== Available records ==

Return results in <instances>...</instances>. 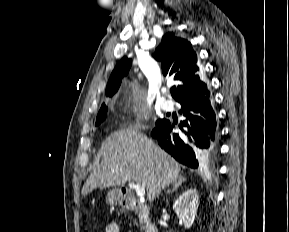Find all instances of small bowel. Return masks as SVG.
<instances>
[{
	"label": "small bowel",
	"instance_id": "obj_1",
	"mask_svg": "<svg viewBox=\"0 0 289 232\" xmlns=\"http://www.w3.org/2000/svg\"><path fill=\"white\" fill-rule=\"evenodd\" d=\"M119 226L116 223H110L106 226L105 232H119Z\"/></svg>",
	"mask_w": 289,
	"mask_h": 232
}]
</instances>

===
== Available records ==

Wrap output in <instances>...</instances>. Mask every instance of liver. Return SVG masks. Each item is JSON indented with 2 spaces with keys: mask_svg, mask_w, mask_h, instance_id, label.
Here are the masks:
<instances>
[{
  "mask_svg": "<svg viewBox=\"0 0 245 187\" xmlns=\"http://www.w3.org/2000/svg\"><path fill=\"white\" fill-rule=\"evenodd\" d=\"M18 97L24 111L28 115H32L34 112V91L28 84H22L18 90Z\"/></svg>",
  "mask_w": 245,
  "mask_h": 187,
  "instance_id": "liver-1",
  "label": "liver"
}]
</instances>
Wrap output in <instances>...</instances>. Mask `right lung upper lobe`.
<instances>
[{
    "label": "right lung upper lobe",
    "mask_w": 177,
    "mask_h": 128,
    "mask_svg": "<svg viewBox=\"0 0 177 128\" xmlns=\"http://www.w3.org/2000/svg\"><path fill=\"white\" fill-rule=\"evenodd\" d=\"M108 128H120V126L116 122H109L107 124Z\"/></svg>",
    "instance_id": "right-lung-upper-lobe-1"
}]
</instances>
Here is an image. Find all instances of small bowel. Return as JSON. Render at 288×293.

===

A verbatim transcription is needed of the lines above, starting at the line with "Wrap output in <instances>...</instances>. Mask every" and ending at the line with "Here is an image.", both included, and of nothing else.

Wrap output in <instances>...</instances>. Mask every instance of liver. Return SVG masks. Each item is JSON indented with 2 spaces with keys: mask_svg, mask_w, mask_h, instance_id, label.
Here are the masks:
<instances>
[{
  "mask_svg": "<svg viewBox=\"0 0 245 187\" xmlns=\"http://www.w3.org/2000/svg\"><path fill=\"white\" fill-rule=\"evenodd\" d=\"M18 97L24 111L28 115H32L34 112V91L28 84H22L18 90Z\"/></svg>",
  "mask_w": 245,
  "mask_h": 187,
  "instance_id": "liver-1",
  "label": "liver"
}]
</instances>
Wrap output in <instances>...</instances>. Mask `right lung upper lobe`.
<instances>
[{
    "label": "right lung upper lobe",
    "mask_w": 177,
    "mask_h": 128,
    "mask_svg": "<svg viewBox=\"0 0 177 128\" xmlns=\"http://www.w3.org/2000/svg\"><path fill=\"white\" fill-rule=\"evenodd\" d=\"M108 128H120V126L116 122H109L107 124Z\"/></svg>",
    "instance_id": "right-lung-upper-lobe-1"
}]
</instances>
Here is an image. Find all instances of small bowel. Return as JSON. Render at 288×293.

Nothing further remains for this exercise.